Russia never said they were going to invade Ukraine. They said they would reply with "military-technical" measures to NATO expansion. They already moved S-400 SAM systems to Belarus and moved more Iskander-M systems close to the border for example. Those are "military-technical" measures.
That's exactly what I said back in pages 19-20 of this thread:
Again, "military-technical action" isn't an ultimatum for war...
The "military response" he is threatening is withdrawing from the INF Treaty, and he also doesn't seem to be encouraging the view that Russia is about to invade Ukraine..
Russia's deployments leave its options open but that doesn't mean it wants to launch a full-scale invasion. If that was its primary objective, it would've already pulled the trigger last year without issuing any ultimatums.
The challenges Russia is facing in Ukraine right now are not Operational or Tactical. It can win the war if it launches. The problems for Russia are at the Strategic level. A) It doesn't want to risk the European gas market. B) It's true objective has always been neutralizing NATO itself, not just which land route NATO chooses (i.e. Ukraine.) It wants to fracture NATO by creating a division within it. And the key to that is Germany. As soon as Germany decides it no longer wants to side with the US's hegemonic goals in the region, NATO is finished and Russia's Western flank is secure.

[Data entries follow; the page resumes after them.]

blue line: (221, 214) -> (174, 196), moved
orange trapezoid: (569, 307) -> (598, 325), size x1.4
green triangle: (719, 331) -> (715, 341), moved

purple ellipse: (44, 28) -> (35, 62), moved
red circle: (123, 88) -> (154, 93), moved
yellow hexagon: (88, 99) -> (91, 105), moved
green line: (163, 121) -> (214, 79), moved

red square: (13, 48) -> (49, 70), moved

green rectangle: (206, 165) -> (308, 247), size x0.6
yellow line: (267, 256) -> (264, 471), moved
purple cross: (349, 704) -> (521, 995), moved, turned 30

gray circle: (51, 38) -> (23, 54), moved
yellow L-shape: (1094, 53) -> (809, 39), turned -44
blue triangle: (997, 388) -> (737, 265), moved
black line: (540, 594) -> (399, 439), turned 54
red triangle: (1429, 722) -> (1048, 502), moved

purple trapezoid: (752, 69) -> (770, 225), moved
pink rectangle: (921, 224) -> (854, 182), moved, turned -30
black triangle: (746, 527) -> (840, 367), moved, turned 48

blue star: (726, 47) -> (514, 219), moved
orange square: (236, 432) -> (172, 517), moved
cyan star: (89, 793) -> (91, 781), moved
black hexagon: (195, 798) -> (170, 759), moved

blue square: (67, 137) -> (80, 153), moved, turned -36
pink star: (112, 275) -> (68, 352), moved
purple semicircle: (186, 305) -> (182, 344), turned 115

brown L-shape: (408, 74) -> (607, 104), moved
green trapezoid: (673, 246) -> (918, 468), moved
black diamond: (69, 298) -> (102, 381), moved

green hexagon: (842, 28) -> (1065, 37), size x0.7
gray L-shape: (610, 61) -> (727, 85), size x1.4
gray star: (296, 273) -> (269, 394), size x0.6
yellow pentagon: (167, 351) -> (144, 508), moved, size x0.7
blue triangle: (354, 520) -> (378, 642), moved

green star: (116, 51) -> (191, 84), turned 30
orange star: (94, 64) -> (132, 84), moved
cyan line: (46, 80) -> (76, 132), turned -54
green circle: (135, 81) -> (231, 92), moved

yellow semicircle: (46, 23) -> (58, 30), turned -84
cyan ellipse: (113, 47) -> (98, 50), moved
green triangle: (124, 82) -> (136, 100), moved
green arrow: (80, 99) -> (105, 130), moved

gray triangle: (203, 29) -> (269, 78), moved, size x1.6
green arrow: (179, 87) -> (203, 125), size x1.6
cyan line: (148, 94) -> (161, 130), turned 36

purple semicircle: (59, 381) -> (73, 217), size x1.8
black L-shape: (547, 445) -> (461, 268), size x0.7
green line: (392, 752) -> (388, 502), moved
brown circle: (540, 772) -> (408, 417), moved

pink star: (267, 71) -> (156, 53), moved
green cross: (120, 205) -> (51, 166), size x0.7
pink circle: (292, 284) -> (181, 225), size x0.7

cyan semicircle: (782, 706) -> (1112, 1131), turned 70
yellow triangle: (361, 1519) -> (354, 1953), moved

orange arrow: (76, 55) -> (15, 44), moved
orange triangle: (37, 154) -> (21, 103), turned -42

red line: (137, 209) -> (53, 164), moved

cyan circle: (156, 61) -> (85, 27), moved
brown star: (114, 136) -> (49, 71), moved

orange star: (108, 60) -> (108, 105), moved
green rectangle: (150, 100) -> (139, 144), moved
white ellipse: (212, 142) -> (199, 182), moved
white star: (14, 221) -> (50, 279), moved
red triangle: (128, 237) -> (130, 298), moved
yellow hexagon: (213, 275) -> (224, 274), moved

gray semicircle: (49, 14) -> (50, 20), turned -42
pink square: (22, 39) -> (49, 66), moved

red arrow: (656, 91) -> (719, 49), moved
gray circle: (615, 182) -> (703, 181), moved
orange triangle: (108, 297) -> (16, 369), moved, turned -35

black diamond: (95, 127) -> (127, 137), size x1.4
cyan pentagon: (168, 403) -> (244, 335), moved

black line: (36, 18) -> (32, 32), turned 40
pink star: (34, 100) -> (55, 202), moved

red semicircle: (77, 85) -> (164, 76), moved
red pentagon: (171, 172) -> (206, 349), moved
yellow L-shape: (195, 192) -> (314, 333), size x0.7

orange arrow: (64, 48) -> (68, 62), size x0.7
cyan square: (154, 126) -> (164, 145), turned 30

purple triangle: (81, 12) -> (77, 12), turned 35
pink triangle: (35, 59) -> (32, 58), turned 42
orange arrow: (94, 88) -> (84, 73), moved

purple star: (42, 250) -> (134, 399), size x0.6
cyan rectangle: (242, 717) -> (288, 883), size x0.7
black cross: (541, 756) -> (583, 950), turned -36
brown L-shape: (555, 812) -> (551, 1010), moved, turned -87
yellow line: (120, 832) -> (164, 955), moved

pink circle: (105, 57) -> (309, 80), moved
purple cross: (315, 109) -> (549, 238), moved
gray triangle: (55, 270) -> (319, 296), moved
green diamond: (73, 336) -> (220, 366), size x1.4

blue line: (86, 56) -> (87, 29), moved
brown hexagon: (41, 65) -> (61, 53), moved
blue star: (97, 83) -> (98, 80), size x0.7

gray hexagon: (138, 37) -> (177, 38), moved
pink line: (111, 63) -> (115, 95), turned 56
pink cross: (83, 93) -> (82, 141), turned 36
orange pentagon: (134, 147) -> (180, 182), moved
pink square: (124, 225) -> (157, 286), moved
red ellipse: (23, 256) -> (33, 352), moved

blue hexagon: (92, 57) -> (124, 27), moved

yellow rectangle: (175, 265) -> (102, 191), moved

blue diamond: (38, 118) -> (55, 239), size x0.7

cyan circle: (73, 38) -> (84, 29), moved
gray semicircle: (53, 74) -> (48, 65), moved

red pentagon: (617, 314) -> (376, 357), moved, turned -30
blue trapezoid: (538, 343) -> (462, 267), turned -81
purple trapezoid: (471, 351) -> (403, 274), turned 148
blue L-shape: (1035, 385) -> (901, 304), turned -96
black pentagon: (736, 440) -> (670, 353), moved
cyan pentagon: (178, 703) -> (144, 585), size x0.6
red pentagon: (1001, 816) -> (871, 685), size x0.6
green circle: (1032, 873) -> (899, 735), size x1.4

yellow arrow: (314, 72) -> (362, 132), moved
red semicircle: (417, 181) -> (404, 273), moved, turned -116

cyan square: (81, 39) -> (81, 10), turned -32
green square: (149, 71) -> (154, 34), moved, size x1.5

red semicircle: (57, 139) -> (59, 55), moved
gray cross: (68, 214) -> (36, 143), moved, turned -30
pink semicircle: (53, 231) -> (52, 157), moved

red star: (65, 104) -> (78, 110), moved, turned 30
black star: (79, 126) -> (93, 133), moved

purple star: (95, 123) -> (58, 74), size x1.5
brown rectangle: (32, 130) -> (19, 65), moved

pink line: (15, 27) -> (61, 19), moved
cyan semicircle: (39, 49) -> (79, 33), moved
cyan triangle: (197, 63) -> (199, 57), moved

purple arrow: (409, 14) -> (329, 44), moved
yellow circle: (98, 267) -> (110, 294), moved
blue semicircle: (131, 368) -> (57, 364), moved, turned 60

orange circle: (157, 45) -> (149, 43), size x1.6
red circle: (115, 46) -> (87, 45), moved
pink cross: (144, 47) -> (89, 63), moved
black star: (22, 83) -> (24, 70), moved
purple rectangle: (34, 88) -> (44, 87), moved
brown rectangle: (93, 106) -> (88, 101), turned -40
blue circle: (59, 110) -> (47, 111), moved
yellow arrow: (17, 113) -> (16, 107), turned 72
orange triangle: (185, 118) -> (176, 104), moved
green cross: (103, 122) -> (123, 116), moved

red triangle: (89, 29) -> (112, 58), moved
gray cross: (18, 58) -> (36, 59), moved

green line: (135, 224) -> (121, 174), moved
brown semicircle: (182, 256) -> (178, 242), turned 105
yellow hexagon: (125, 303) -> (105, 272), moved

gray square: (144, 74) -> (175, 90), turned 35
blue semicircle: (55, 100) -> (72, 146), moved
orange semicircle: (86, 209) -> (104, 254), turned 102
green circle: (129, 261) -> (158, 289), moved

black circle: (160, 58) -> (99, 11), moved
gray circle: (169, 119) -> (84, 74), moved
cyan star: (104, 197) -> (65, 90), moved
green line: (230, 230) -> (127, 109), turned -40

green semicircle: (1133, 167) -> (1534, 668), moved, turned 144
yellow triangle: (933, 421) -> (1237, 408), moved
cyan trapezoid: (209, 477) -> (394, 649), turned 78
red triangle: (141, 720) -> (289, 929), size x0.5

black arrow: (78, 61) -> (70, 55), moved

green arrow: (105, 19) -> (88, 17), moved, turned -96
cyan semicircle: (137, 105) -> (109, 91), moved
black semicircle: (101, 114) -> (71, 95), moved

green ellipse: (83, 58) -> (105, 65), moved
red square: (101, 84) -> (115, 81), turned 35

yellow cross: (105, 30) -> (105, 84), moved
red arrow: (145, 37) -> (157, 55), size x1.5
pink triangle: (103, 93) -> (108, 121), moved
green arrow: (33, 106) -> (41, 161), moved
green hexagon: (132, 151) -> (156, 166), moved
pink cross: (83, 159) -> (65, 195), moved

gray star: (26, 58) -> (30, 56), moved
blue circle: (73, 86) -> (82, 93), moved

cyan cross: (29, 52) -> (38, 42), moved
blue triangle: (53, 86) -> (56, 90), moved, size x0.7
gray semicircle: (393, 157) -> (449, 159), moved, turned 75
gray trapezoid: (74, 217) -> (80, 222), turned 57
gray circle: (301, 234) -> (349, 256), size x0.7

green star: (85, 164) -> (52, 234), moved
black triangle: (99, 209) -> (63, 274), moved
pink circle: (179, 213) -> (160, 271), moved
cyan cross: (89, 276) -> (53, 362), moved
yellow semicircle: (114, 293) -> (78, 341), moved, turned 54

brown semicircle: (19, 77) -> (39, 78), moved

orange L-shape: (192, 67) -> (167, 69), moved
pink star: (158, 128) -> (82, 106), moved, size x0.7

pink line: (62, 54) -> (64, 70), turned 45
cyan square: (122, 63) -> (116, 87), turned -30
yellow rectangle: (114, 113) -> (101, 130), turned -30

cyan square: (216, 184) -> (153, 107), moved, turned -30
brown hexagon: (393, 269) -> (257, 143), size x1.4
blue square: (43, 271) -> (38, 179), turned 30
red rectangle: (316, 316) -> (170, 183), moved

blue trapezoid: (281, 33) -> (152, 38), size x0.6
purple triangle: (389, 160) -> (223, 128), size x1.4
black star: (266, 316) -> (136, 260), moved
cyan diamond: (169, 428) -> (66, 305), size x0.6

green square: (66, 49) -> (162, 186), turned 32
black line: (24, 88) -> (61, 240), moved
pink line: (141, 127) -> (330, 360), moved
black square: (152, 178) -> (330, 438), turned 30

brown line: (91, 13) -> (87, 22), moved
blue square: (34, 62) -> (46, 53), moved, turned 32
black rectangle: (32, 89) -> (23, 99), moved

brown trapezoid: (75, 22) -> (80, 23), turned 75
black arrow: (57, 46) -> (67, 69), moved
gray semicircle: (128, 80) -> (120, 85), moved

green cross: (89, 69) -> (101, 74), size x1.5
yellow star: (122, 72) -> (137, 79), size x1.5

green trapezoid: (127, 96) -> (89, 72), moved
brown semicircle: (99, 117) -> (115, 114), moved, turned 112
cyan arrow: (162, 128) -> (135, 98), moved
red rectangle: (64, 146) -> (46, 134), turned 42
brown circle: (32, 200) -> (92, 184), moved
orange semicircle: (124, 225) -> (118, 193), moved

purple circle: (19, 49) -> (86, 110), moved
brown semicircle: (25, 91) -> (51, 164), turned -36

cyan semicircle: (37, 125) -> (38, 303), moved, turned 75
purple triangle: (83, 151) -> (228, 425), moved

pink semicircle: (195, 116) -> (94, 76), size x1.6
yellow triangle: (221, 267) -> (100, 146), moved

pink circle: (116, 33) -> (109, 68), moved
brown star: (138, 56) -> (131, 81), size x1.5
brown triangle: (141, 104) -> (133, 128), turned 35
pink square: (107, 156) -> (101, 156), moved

Ideally, Russia would want to fracture NATO with just ultimatums/pressure. But that hasn't worked so far. So now the question is, if Russia launches this war, what will Germany do? Will it abandon the US and keep buying Russian gas? If that happens, Russia wins and NATO is finished. On the other hand, if Germany sides with the US, then Russia hasn't really gained much in invading Ukraine and its strategic problems remain (and may actually get worse.)